Chris has now wandered off to take care of one of the hundred things necessarily and invisibly done to keep the festival rolling along smoothly, and Huckaby has said goodbye and rushed back to the bandstand to watch the All-Stars.
I’m alone in the garden for a moment. There is a breeze. Early portents of rain that had threatened to recreate exactly the muddy conditions at the original Woodstock 52 years ago never materialized this morning, but it remains cool.
I close my eyes and listen to Hein/Joplin. I don’t think you can actually smell rhubarb, but I convince myself that I do, or maybe it’s the idea of pies that I smell. Either way, it’s magnificent.
In a moment, I’m going to head back into the crowd and listen to the other bands. I’m going to watch the people dance, the “hippies,” young and old. I’ll watch two young girls, Ava and Natalie, dance like “Peace, Love and Music” is something that was born into them and, when I talk to them, they will tell me that they don’t know exactly why they feel this music, this vibe, so deeply, they just know that they do. I’ll drink a Boylan Ginger Ale from Black Dog Shoppe that the owner, Roxanne, offers me, a stranger, for no other reason than that she is kind. I’ll take notes and talk to locals and I’ll go home and I’ll finish my story.

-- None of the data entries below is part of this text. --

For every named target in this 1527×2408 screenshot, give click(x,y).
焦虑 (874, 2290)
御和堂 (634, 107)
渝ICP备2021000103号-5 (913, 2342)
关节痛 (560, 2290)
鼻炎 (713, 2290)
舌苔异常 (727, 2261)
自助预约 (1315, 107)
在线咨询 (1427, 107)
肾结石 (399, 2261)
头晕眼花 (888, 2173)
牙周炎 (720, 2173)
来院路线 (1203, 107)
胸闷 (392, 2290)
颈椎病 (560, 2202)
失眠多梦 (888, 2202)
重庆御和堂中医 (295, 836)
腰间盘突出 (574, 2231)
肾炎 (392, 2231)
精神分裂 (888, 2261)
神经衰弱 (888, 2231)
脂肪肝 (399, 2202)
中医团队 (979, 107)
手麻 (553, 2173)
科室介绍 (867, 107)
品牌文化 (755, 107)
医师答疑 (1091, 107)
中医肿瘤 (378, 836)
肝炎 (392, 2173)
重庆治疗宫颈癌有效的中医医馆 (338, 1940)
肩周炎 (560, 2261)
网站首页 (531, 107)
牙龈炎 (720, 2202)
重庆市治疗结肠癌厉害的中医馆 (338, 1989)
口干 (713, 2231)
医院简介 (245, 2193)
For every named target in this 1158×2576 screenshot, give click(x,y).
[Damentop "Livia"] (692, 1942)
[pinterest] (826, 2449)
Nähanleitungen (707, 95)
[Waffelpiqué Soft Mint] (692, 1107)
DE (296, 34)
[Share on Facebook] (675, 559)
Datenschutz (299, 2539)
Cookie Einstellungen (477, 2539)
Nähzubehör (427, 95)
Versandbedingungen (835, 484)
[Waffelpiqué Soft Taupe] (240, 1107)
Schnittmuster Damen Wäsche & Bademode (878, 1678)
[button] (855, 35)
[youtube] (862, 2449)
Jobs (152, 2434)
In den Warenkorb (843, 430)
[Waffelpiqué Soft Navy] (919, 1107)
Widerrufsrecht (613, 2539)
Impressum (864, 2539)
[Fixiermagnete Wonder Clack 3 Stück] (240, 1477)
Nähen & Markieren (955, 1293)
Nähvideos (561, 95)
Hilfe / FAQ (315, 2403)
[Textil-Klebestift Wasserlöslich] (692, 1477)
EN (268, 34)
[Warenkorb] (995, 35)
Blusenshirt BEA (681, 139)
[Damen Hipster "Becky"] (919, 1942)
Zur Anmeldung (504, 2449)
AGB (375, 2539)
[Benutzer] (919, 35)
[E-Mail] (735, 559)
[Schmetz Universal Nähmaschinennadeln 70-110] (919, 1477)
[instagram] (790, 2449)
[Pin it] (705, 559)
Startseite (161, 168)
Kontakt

In just a minute I’ll do all of that. Right now, though, I’m going to just stand here with my eyes closed, smelling imaginary rhubarb pie, listening to Joplin’s voice transported through time, and feeling the magic of a town that today is celebrating the 52nd anniversary of Woodstock. Which is what I expected to find here. And that would be good enough, but I also found something else.
It seems to me that Green Valley Lake isn’t just a town throwing a party every year; it’s a community that works every day to embody the more important idea behind that party: “Peace, Love and Music.”